The New York Times
July, 5, 1958 - Page 7

U.S. Aide In Cuba Plans New Talks

Wolfers to Renew Efforts to Obtain Release of Men Held by Rebels

By Peter Kihss
Special to The New York Times

GUANTANAMO BASE, Cuba, July 4--Park Fields Wollam Jr., United States Consul in Santiago, returned here this evening.  He had been in Havana conferring with Earl E. T. Smith, United States Ambassador, on the continued detention of Americans by the Cuban rebels.

A spokesman said Mr. Wollam intended to "resume contacts with the rebel forces" but declined to elaborate.

Mr.

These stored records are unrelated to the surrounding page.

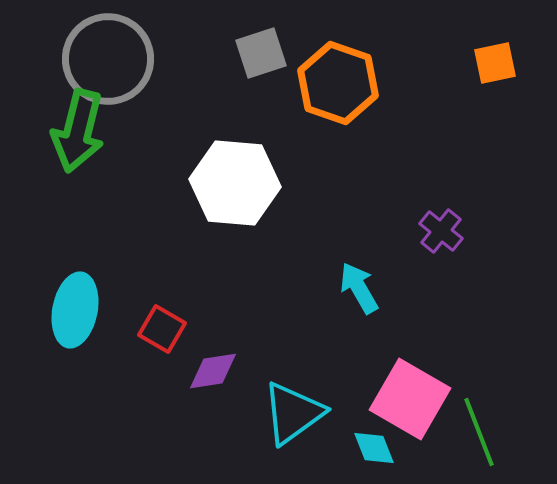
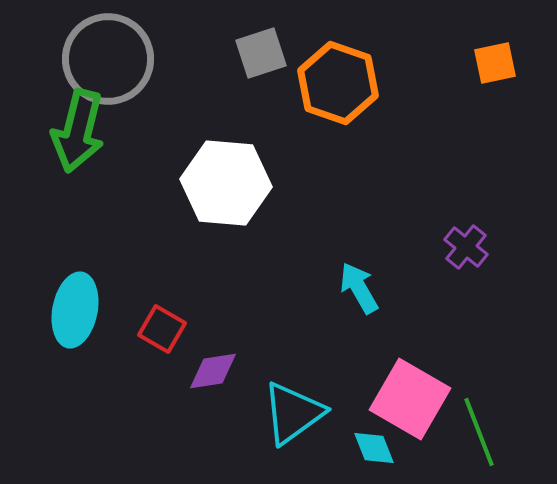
white hexagon: moved 9 px left
purple cross: moved 25 px right, 16 px down
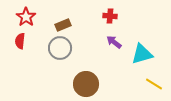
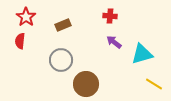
gray circle: moved 1 px right, 12 px down
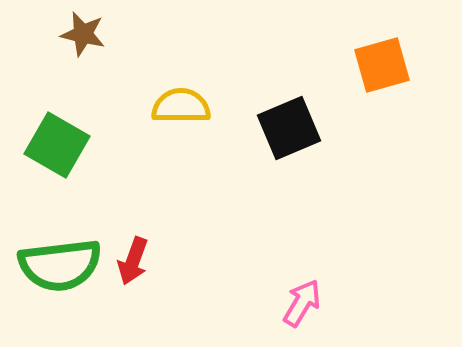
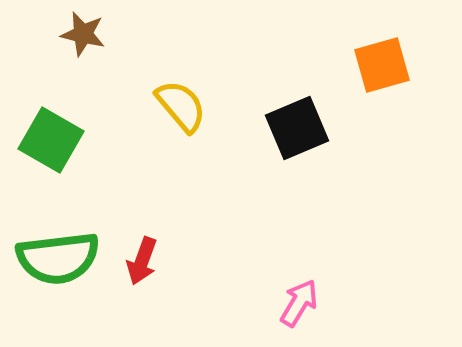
yellow semicircle: rotated 50 degrees clockwise
black square: moved 8 px right
green square: moved 6 px left, 5 px up
red arrow: moved 9 px right
green semicircle: moved 2 px left, 7 px up
pink arrow: moved 3 px left
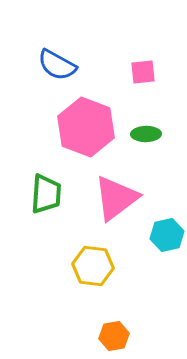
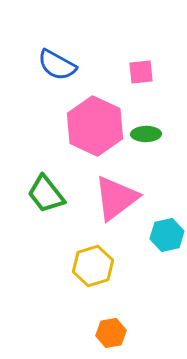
pink square: moved 2 px left
pink hexagon: moved 9 px right, 1 px up; rotated 4 degrees clockwise
green trapezoid: rotated 138 degrees clockwise
yellow hexagon: rotated 24 degrees counterclockwise
orange hexagon: moved 3 px left, 3 px up
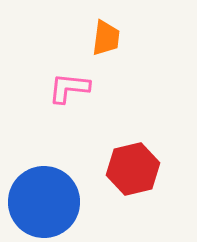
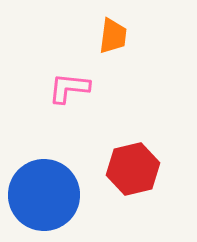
orange trapezoid: moved 7 px right, 2 px up
blue circle: moved 7 px up
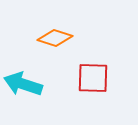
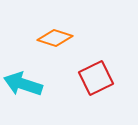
red square: moved 3 px right; rotated 28 degrees counterclockwise
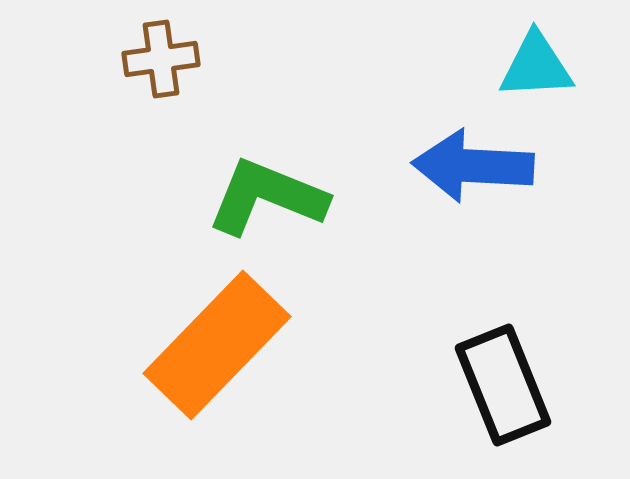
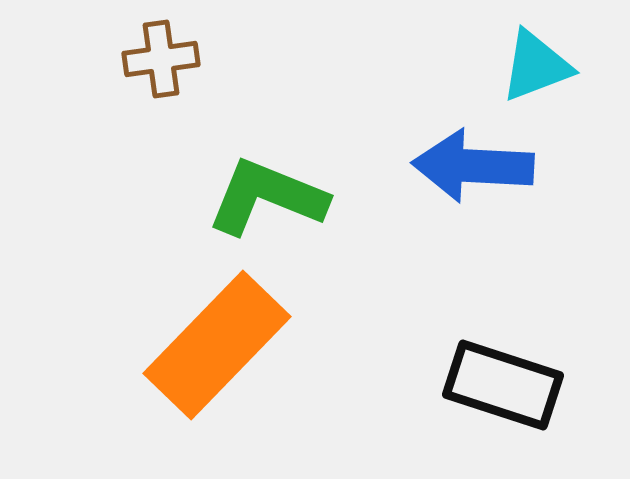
cyan triangle: rotated 18 degrees counterclockwise
black rectangle: rotated 50 degrees counterclockwise
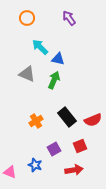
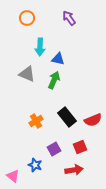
cyan arrow: rotated 132 degrees counterclockwise
red square: moved 1 px down
pink triangle: moved 3 px right, 4 px down; rotated 16 degrees clockwise
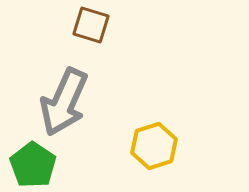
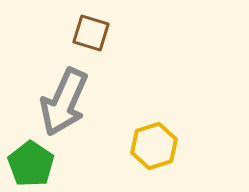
brown square: moved 8 px down
green pentagon: moved 2 px left, 1 px up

Wollam had negotiated with Raul Castro, a rebel leader, in the mountains of eastern Oriente Province from last Saturday until Wednesday when he emerged with four liberated United States civilians and one Canadian.

Read Admiral Robert B. Ellis, commander of the naval base here, said he did not know when the rest of the United States and Canadian nationals would be released.

The Forth of July did not become the hoped for "Independence Day" for the thirty United States service men and fifteen United States and Canadian civilians still held by the Cuban rebels.

Today also was the thirty-fourth birthday of Billy Ray Fox of Bloomfield, N.J., a Navy man who was kidnapped by the rebels on his way home from a party he had attended at the insistence of his wife.

At the Ermita sugar mills, ten miles west of Guantanamo City, it was reported that Daymond F. Elmore, 53 years old, of Haynesville, La., one of the civilians kidnapped, was suffering from trachoma, an eye disease.  He was said to need daily treatments.

Speculation had been that rebels, led by Fidel Castro and his brother, Raul, might consider United States Independence Day a symbolic occasion for freeing the men.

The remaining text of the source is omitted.